Today at SC 09, the supercomputing conference, IBM ( IBM) announced significant progress toward creating a computer system that simulates and emulates the brain's abilities for sensation, perception, action, interaction and cognition, while rivaling the brain's low power and energy consumption and compact size.
The cognitive computing team, led by IBM Research, has achieved significant advances in large-scale cortical simulation and a new algorithm that synthesizes neurological data -- two major milestones that indicate the feasibility of building a cognitive computing chip.
Scientists, at IBM Research - Almaden, in collaboration with colleagues from Lawrence Berkeley National Lab, have performed the first near real-time cortical simulation of the brain that exceeds the scale of a cat cortex and contains 1 billion spiking neurons and 10 trillion individual learning synapses.
Additionally, in collaboration with researchers from Stanford University, IBM scientists have developed an algorithm that exploits the Blue Gene® supercomputing architecture in order to noninvasively measure and map the connections between all cortical and sub-cortical locations within the human brain using magnetic resonance diffusion weighted imaging. Mapping the wiring diagram of the brain is crucial to untangling its vast communication network and understanding how it represents and processes information.
These advancements will provide a unique workbench for exploring the computational dynamics of the brain, and stand to move the team closer to its goal of building a compact, low-power synaptronic chip using nanotechnology and advances in phase change memory and magnetic tunnel junctions.

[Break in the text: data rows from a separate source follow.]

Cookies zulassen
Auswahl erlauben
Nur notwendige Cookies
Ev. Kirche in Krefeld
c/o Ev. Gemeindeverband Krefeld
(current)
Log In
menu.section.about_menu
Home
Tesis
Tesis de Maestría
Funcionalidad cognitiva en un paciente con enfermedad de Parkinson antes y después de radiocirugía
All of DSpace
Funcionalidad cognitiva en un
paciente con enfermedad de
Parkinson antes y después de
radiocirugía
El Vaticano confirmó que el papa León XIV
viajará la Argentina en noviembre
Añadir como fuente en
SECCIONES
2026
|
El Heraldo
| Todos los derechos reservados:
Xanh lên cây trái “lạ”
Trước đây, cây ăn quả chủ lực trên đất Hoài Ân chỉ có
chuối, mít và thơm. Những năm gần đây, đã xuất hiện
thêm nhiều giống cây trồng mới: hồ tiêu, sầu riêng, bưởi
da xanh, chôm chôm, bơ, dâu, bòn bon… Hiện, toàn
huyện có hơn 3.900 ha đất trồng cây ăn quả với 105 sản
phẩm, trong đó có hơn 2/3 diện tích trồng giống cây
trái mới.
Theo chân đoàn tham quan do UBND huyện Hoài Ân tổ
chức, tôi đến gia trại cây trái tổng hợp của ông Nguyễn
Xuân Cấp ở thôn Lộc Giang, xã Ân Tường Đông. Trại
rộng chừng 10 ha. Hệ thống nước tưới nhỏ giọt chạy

The team's work stands to break the mold of conventional von Neumann computing, in order to meet the system requirements of the instrumented and interconnected world of tomorrow.
As the amount of digital data that we create continues to grow massively and the world becomes more instrumented and interconnected, there is a need for new kinds of computing systems -- imbued with a new intelligence that can spot hard-to-find patterns in vastly varied kinds of data, both digital and sensory; analyze and integrate information real-time in a context-dependent way; and deal with the ambiguity found in complex, real-world environments.
Businesses will simultaneously need to monitor, prioritize, adapt and make rapid decisions based on ever-growing streams of critical data and information. A cognitive computer could quickly and accurately put together the disparate pieces of this complex puzzle, while taking into account context and previous experience, to help business decision makers come to a logical response.
"Learning from the brain is an attractive way to overcome power and density challenges faced in computing today," said Josephine Cheng, IBM Fellow and lab director of IBM Research - Almaden. "As the digital and physical worlds continue to merge and computing becomes more embedded in the fabric of our daily lives, it's imperative that we create a more intelligent computing system that can help us make sense the vast amount of information that's increasingly available to us, much the way our brains can quickly interpret and act on complex tasks."
To perform the first near real-time cortical simulation of the brain that exceed the scale of the cat cortex, the team built a cortical simulator that incorporates a number of innovations in computation, memory, and communication as well as sophisticated biological details from neurophysiology and neuroanatomy. This scientific tool, akin to a linear accelerator or an electron microscope, is a critical instrument used to test hypotheses of brain structure, dynamics and function. The simulation was performed using the cortical simulator on Lawrence Livermore National Lab's Dawn Blue Gene/P supercomputer with 147,456 CPUs and 144 terabytes of main memory.
The algorithm, when combined with the cortical simulator, allows scientists to experiment with various mathematical hypotheses of brain function and structure of how structure affects function as they work toward discovering the brain's core computational micro and macro circuits.
After the successful completion of Phase 0, IBM and its university partners were recently awarded $16.1M in additional funding from the Defense Advanced Research Projects Agency (DARPA) for Phase 1 of DARPA's Systems of Neuromorphic Adaptive Plastic Scalable Electronics (SyNAPSE) initiative. This phase of research will focus on the components, brain-like architecture and simulations to build a prototype chip. The long-term mission of IBM's cognitive computing initiative is to discover and demonstrate the algorithms of the brain and deliver low-power, compact cognitive computers that approach mammalian-scale intelligence and use significantly less energy than today's computing systems. The world-class team includes researchers from several of IBM's worldwide research labs and scientists from Stanford University, University of Wisconsin-Madison, Cornell University, Columbia University Medical Center and University of California-Merced.
"The goal of the SyNAPSE program is to create new electronics hardware and architecture that can understand, adapt and respond to an informative environment in ways that extend traditional computation to include fundamentally different capabilities found in biological brains," said DARPA program manager Todd Hylton, Ph.D.
Modern computing is based on a stored program model, which has traditionally been implemented in digital, synchronous, serial, centralized, fast, hardwired, general-purpose circuits with explicit memory addressing that indiscriminately over-write data and impose a dichotomy between computation and data. In stark contrast, cognitive computing -- like the brain -- will use replicated computational units, neurons and synapses that are implemented in mixed-mode analog-digital, asynchronous, parallel, distributed, slow, reconfigurable, specialized and fault-tolerant biological substrates with implicit memory addressing that only update state when information changes, blurring the boundary between computation and data.